Public health agencies and science communicators need AI to scale evidence-based messaging, but they cannot safely deploy existing tools without a dedicated verification infrastructure. The core challenge isn’t AI’s ability to generate content – it’s the lack of a standardized, reproducible way to verify that such content is accurate, safe, and contextually appropriate for public health communications.
This case study presents how Science to People and Pacific AI developed a 12-week certification process for VeriSciLM, establishing the evaluation protocols required to enable trustworthy science communication at scale:
- Regulatory-Grade Alignment: Adopting a “Governance-by-Design” approach compliant with ISO/IEC 42005, the NIST AI RMF, CHAI guidelines, and the NAM Healthcare AI Code of Conduct to ensure alignment with emerging standards.
- Expert-Led Benchmarking: Implementing specialized red-teaming and bias testing calibrated against a panel of 13 science communication experts to move beyond generic accuracy metrics toward true public health utility.

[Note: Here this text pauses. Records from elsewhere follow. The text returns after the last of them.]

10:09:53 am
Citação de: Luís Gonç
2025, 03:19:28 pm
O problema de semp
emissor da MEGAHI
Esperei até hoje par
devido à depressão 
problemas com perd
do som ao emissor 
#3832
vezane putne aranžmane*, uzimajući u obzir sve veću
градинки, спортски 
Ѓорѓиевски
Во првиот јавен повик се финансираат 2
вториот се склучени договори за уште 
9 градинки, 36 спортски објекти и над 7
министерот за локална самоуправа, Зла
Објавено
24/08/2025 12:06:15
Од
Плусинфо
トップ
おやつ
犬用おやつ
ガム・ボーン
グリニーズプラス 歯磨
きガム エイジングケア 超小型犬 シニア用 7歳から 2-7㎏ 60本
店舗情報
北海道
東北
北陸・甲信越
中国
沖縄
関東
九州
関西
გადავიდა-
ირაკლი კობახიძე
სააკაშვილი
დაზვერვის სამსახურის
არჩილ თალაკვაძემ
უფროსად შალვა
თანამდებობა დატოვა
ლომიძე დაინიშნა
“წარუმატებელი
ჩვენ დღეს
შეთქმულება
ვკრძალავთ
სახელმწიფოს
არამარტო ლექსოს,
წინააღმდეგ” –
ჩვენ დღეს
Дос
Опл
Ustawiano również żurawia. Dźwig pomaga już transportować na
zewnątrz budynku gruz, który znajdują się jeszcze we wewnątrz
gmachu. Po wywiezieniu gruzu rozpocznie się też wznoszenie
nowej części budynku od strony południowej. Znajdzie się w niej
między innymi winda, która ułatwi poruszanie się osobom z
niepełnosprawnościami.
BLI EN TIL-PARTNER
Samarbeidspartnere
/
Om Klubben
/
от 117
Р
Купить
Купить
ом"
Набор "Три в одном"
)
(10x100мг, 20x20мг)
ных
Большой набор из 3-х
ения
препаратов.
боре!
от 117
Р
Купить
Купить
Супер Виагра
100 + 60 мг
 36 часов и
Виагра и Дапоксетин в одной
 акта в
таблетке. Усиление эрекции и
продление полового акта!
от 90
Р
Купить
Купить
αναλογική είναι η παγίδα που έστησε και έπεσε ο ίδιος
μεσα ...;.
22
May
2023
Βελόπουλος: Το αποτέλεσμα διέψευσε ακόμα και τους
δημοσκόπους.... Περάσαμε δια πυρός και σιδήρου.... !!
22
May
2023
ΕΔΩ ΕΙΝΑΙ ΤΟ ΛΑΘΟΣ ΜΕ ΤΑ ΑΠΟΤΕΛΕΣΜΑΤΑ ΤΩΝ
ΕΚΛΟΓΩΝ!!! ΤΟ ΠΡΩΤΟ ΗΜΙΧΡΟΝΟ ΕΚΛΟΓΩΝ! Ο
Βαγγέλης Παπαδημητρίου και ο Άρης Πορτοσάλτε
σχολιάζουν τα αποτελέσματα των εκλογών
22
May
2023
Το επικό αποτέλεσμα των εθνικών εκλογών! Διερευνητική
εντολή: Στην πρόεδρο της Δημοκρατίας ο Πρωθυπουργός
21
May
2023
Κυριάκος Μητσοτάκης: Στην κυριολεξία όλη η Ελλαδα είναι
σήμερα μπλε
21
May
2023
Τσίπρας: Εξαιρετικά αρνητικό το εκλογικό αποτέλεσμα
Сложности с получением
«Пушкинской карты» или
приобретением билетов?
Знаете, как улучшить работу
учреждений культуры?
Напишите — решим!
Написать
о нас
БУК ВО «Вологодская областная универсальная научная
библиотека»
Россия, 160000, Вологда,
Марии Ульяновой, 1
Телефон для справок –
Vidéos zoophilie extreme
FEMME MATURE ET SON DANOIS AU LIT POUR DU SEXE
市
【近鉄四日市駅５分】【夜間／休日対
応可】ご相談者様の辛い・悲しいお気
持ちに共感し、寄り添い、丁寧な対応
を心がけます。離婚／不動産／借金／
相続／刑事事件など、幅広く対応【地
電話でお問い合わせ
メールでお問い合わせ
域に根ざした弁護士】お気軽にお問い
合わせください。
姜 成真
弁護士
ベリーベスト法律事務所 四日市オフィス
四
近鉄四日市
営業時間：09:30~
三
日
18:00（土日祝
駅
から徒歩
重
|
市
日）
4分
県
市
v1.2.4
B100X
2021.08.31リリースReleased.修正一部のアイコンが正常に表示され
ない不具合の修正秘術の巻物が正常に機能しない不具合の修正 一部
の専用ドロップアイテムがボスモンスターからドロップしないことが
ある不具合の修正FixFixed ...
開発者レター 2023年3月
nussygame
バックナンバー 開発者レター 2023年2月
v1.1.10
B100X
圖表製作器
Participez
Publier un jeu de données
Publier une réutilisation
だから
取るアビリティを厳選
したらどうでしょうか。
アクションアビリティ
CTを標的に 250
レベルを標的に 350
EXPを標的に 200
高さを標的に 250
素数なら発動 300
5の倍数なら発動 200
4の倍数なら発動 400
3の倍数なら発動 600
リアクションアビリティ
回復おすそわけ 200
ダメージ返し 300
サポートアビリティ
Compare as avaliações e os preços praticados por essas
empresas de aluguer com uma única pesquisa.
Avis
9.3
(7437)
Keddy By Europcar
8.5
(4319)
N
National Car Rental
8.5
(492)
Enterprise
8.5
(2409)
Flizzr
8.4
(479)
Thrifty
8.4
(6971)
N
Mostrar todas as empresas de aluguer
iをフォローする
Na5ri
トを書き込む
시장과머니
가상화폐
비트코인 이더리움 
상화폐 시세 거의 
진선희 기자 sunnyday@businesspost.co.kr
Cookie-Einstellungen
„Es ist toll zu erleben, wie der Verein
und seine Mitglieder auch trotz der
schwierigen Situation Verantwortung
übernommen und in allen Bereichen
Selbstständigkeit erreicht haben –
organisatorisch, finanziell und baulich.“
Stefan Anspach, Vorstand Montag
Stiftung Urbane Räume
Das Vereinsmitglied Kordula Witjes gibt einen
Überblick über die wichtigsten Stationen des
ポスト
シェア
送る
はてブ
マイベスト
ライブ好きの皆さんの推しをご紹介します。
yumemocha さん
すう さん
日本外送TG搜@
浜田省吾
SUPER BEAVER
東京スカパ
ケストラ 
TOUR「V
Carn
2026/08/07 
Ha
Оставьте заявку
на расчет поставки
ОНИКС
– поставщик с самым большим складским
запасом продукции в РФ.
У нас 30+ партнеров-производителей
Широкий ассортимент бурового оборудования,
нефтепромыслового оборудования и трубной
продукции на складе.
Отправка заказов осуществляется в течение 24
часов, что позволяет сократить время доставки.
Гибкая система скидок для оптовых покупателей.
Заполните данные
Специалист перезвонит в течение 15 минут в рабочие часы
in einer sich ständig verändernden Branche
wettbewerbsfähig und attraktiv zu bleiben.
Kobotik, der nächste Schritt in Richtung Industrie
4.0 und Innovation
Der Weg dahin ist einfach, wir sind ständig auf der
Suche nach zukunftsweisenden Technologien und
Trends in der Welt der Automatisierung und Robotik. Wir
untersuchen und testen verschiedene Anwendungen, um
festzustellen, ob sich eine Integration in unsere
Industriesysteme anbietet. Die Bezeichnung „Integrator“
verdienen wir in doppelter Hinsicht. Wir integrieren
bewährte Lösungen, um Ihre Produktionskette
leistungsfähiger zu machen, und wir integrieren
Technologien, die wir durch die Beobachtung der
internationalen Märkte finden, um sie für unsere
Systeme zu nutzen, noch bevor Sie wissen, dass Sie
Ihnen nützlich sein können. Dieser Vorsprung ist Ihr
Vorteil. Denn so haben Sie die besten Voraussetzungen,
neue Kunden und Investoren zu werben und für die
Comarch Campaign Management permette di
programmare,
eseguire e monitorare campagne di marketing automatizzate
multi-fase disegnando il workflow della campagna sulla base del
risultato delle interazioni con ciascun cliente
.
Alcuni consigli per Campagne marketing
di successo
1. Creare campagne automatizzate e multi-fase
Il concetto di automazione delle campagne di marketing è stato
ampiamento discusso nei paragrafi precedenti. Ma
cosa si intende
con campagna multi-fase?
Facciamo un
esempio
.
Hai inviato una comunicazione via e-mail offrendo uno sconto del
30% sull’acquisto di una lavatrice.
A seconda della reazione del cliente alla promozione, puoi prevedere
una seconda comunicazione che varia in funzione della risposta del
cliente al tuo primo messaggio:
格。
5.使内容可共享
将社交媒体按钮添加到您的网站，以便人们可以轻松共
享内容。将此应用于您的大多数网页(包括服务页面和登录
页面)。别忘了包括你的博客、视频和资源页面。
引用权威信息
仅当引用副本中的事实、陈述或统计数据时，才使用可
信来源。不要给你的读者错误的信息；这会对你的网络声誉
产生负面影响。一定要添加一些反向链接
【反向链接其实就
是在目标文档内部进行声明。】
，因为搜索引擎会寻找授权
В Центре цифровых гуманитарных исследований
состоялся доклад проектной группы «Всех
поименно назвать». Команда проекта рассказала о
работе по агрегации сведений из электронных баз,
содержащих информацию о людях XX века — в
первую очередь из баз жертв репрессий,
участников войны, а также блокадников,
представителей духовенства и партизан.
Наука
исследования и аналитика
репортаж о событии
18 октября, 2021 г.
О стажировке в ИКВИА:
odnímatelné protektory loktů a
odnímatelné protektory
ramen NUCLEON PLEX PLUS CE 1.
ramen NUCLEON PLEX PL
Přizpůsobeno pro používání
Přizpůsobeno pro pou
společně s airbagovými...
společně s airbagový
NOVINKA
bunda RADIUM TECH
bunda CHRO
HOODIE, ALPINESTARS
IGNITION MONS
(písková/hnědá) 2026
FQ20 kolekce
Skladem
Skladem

- Automated Guardrails: Operationalizing trust by embedding Guardian Agent evaluations into a CI/CD pipeline, enabling threshold-based enforcement that prevents “drift” or degradation during ongoing model development.
- Standardized Transparency: Generating CHAI-compliant Model Cards that document performance against healthcare-specific benchmarks (MedHELM, LangTest) and provide a clear clinical and scientific audit trail.
This evaluation framework now underpins both VeriSciLM (the core verification infrastructure) and Akari (the creator platform for digital science communication). Attendees will learn how to operationalize trust infrastructure – creating the quality assurance bridge between raw model capability and the rigorous demands of real-world deployment in public health, creator tools, and digital communication channels.